* _PROVIDED INFORMATION_:
..............................

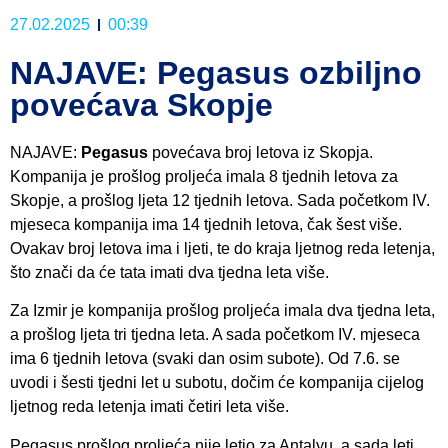
27.02.2025
00:39
NAJAVE: Pegasus ozbiljno
povećava Skopje
NAJAVE:
Pegasus
povećava broj letova iz Skopja.
Kompanija je prošlog proljeća imala 8 tjednih letova za
Skopje, a prošlog ljeta 12 tjednih letova. Sada početkom IV.
mjeseca kompanija ima 14 tjednih letova, čak šest više.
Ovakav broj letova ima i ljeti, te do kraja ljetnog reda letenja,
što znači da će tata imati dva tjedna leta više.
Za Izmir je kompanija prošlog proljeća imala dva tjedna leta,
a prošlog ljeta tri tjedna leta. A sada početkom IV. mjeseca
ima 6 tjednih letova (svaki dan osim subote). Od 7.6. se
uvodi i šesti tjedni let u subotu, dočim će kompanija cijelog
ljetnog reda letenja imati četiri leta više.
Pegasus prošlog proljeća nije letio za Antalyu, a sada leti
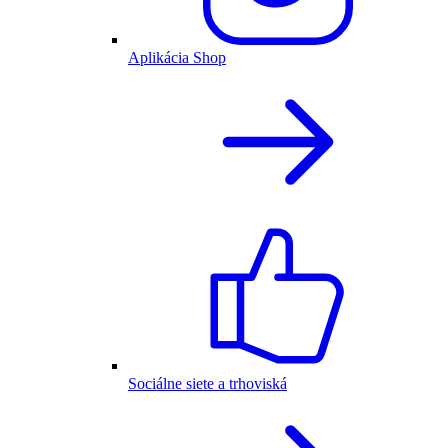
Aplikácia Shop
Sociálne siete a trhoviská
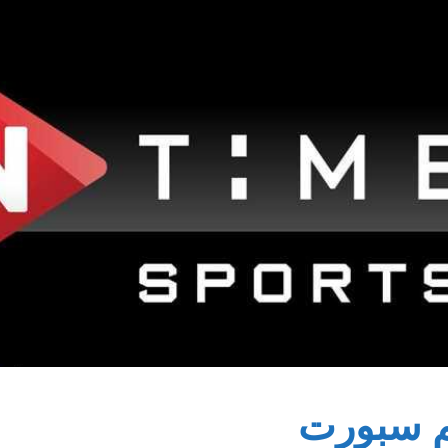
يم سبورت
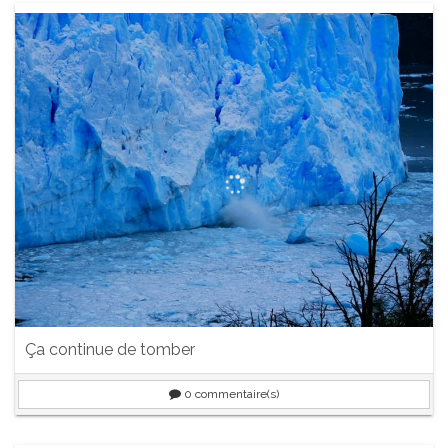
Ça continue de tomber
0
commentaire(s)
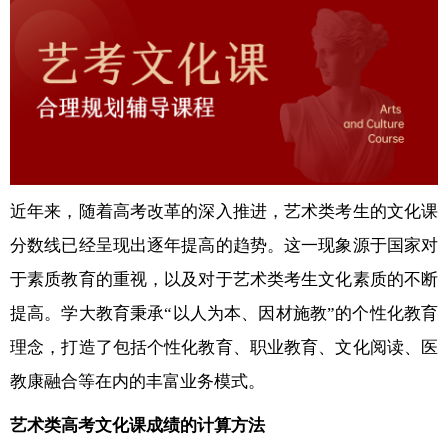
近年来，随着高考改革的深入推进，艺术类考生的文化课
分数线已经呈现出逐年提高的趋势。这一现象源于国家对
于素质教育的重视，以及对于艺术类考生文化素质的不断
提高。学大教育秉承“以人为本、因材施教”的个性化教育
理念，打造了包括个性化教育、职业教育、文化阅读、医
教康融合等在内的丰富业务模式。
艺术类高考文化课成绩的计算方法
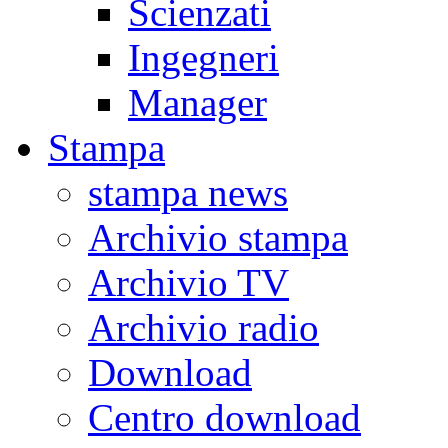
Scienzati
Ingegneri
Manager
Stampa
stampa news
Archivio stampa
Archivio TV
Archivio radio
Download
Centro download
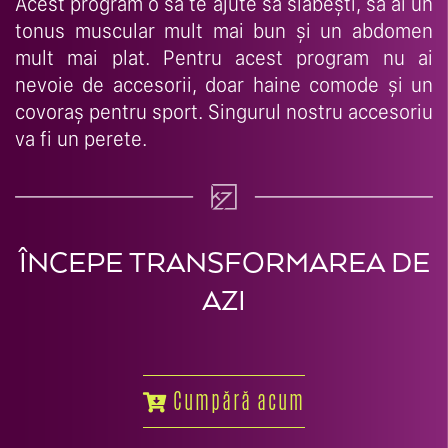
Acest program o să te ajute să slăbești, să ai un
tonus muscular mult mai bun și un abdomen
mult mai plat. Pentru acest program nu ai
nevoie de accesorii, doar haine comode și un
covoraș pentru sport. Singurul nostru accesoriu
va fi un perete.
ÎNCEPE TRANSFORMAREA DE
AZI
Cumpără acum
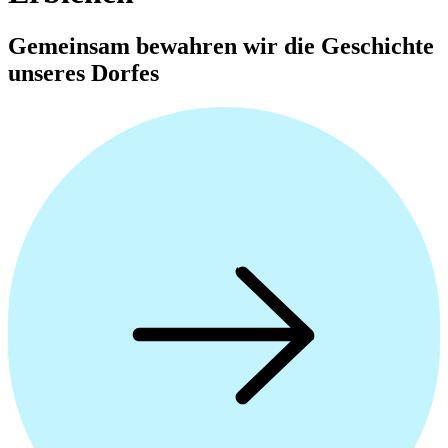
Gemeinsam bewahren wir die Geschichte
unseres Dorfes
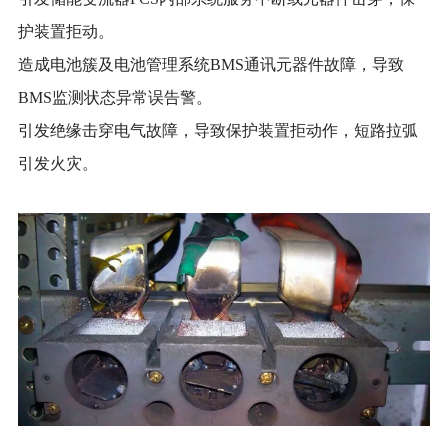
护装置拒动。
造成电池簇及电池管理系统
BMS通讯元器件故障，导致
BMS监测状态异常误告警。
引发绝缘击穿电气故障，导致保护装置拒动作，短路拉弧
引发火灾。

..............................

* _TASK_: Transcribe the complete set of entries verbatim. No pictures belong in the copy.

* _EXERCISE RESULT_:
27.02.2025
00:39
NAJAVE: Pegasus ozbiljno
povećava Skopje
NAJAVE:
Pegasus
povećava broj letova iz Skopja.
Kompanija je prošlog proljeća imala 8 tjednih letova za
Skopje, a prošlog ljeta 12 tjednih letova. Sada početkom IV.
mjeseca kompanija ima 14 tjednih letova, čak šest više.
Ovakav broj letova ima i ljeti, te do kraja ljetnog reda letenja,
što znači da će tata imati dva tjedna leta više.
Za Izmir je kompanija prošlog proljeća imala dva tjedna leta,
a prošlog ljeta tri tjedna leta. A sada početkom IV. mjeseca
ima 6 tjednih letova (svaki dan osim subote). Od 7.6. se
uvodi i šesti tjedni let u subotu, dočim će kompanija cijelog
ljetnog reda letenja imati četiri leta više.
Pegasus prošlog proljeća nije letio za Antalyu, a sada leti
Aplikácia Shop
Sociálne siete a trhoviská
يم سبورت
Ça continue de tomber
0
commentaire(s)
近年来，随着高考改革的深入推进，艺术类考生的文化课
分数线已经呈现出逐年提高的趋势。这一现象源于国家对
于素质教育的重视，以及对于艺术类考生文化素质的不断
提高。学大教育秉承“以人为本、因材施教”的个性化教育
理念，打造了包括个性化教育、职业教育、文化阅读、医
教康融合等在内的丰富业务模式。
艺术类高考文化课成绩的计算方法
Scienzati
Ingegneri
Manager
Stampa
stampa news
Archivio stampa
Archivio TV
Archivio radio
Download
Centro download
Acest program o să te ajute să slăbești, să ai un
tonus muscular mult mai bun și un abdomen
mult mai plat. Pentru acest program nu ai
nevoie de accesorii, doar haine comode și un
covoraș pentru sport. Singurul nostru accesoriu
va fi un perete.
ÎNCEPE TRANSFORMAREA DE
AZI
Cumpără acum
Gemeinsam bewahren wir die Geschichte
unseres Dorfes
护装置拒动。
造成电池簇及电池管理系统
BMS通讯元器件故障，导致
BMS监测状态异常误告警。
引发绝缘击穿电气故障，导致保护装置拒动作，短路拉弧
引发火灾。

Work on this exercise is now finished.